**WHAT TO PRODUCE**
Only an exact copy of the entries, stripped of pictures, will serve as the answer.

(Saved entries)
■ ■ ■

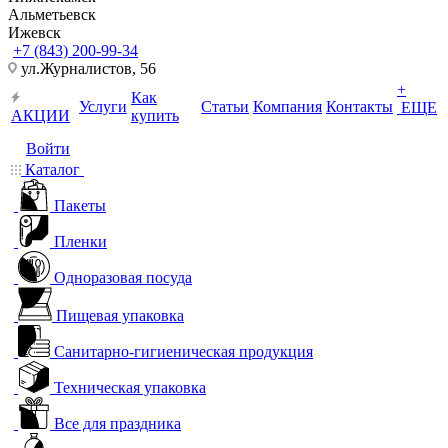
Альметьевск
Ижевск
+7 (843) 200-99-34
ул.Журналистов, 56
+
Как
Услуги
Статьи
Компания
Контакты
ЕЩЕ
АКЦИИ
купить
Войти
Каталог
Пакеты
Пленки
Одноразовая посуда
Пищевая упаковка
Санитарно-гигиеническая продукция
Техническая упаковка
Все для праздника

■ ■ ■

**EXERCISE RESULT**
Альметьевск
Ижевск
+7 (843) 200-99-34
ул.Журналистов, 56
+
Как
Услуги
Статьи
Компания
Контакты
ЕЩЕ
АКЦИИ
купить
Войти
Каталог
Пакеты
Пленки
Одноразовая посуда
Пищевая упаковка
Санитарно-гигиеническая продукция
Техническая упаковка
Все для праздника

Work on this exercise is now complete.